Despite that, the football machine, for now, is untouchable of course and should be until Bill Snyder is no longer the head coach. That said, Taylor was asked on a Kansas City-area sports radio show whether Snyder worked for him, or he worked for Snyder. To paraphrase, Taylor’s response was that the two would work “together.”
What will be interesting to watch unfold is what “together” means for both parties. With Currie, Snyder publicly was as rigid as he was civil — whether in his long-standing disdain for made-for-TV schedules (as Currie pushed for greater fan experiences) or in his weird public campaign for Sean Snyder to become the next K-State head coach.*
*I’ve not felt this was a 100-percent honest campaign from Snyder – not when coaches like Jim Leavitt randomly have contract clauses paving for an easy return to K-State. I mean, life is sometimes stranger than fiction but to think a calculated someone like Leavitt put a clause like that in just because he has feelings for KSU? You can buy it and I won’t blame you, but I’m going to pass.

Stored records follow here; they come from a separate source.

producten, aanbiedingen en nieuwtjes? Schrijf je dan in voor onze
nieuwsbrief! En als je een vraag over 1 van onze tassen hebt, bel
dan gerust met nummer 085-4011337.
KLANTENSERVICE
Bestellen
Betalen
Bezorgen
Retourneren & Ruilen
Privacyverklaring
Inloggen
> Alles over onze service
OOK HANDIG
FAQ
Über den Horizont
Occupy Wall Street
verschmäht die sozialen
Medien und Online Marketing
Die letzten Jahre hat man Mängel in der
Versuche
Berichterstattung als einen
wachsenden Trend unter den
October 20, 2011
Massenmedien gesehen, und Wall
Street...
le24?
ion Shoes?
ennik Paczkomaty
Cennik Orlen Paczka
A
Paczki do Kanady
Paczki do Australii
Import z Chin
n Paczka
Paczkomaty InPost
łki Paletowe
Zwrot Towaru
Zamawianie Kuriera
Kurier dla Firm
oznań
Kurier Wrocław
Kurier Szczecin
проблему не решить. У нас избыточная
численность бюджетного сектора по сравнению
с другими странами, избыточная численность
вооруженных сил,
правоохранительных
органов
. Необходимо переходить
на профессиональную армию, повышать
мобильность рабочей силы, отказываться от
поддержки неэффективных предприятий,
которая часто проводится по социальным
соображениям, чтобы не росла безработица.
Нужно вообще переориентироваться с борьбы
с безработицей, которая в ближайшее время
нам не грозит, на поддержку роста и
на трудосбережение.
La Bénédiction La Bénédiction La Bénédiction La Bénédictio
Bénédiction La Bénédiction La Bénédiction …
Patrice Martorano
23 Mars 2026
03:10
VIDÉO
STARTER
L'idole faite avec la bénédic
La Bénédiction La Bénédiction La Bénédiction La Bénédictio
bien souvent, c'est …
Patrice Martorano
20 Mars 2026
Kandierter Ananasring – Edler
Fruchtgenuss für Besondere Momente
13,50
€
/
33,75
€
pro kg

And while this season appears to have some national/Top 25 potential, it doesn’t mask the fact that K-State has appeared in the national rankings in only one of the past four seasons. Taylor has some time to work together with Snyder, make sure he listens to the legend, and get his plan in place. Nowhere in there should it be about maintaining the status quo because the past several years haven’t actually been all that amazing.
Meanwhile, over in Bramlage Coliseum, Taylor has a much more immediate concern. In the same sports radio interview, Taylor avoided committing for or against an extension for Bruce Weber. He’s wise in doing so. While fans and some sites are hot on firing Weber, Taylor appeared to show he will not be pressured into quick decisions without fully surveying the landscape. That landscape includes K-State President Richard Myers, who alluded to an extension with Weber in his opening comments welcoming Taylor.
Barring an unforeseen miracle, KSU will not win a Big 12 Championship in the next two years or longer, and every year that streak extends will be an increasingly uncomfortable feeling not just for whomever the coach is, but their boss as well. K-State fans have made it clear they do not appreciate basketball mediocrity. There’s no reason to believe that attitude will change, and Taylor needs to answer that call if he wants to successfully cultivate and maintain a good relationship with that sector of the fanbase.
And finally, in the shadows is the K-State baseball program, which has taken perhaps the biggest fall among the three programs. Since winning the Big 12 in 2013, Brad Hill’s program has meandered along a downhill path; its best conference winning percentage the past four seasons is .417 (2015). Its overall record is 99-110 in that time.
This year, an early-season victory against Top 25 South Carolina gave great reason for hope, but not much came of it before the Bat Cats took two out of three against No. 25 West Virginia this past weekend.
Hill did wonders in rebuilding what Mike Clark handed him, but history has shown a rebuild, a peak, and a regression. It is on Taylor, probably sooner than later, to determine if Hill is the one to rebuild things a second time.
The great news is Taylor can focus on these things and be the people person he’s been billed as. And, he can do so with an amenities ace in his sleeve. Like never before, K-State has the facilities to compete … right now. Pay attention to them throughout the “Day in the Life” video. K-State has never looked better.
It all means it boils down to one thing for Taylor: He doesn’t have many, if any, excuses at this point. He has new, shiny walls. He needs to develop his department’s culture so that it brings new banners to hang on them.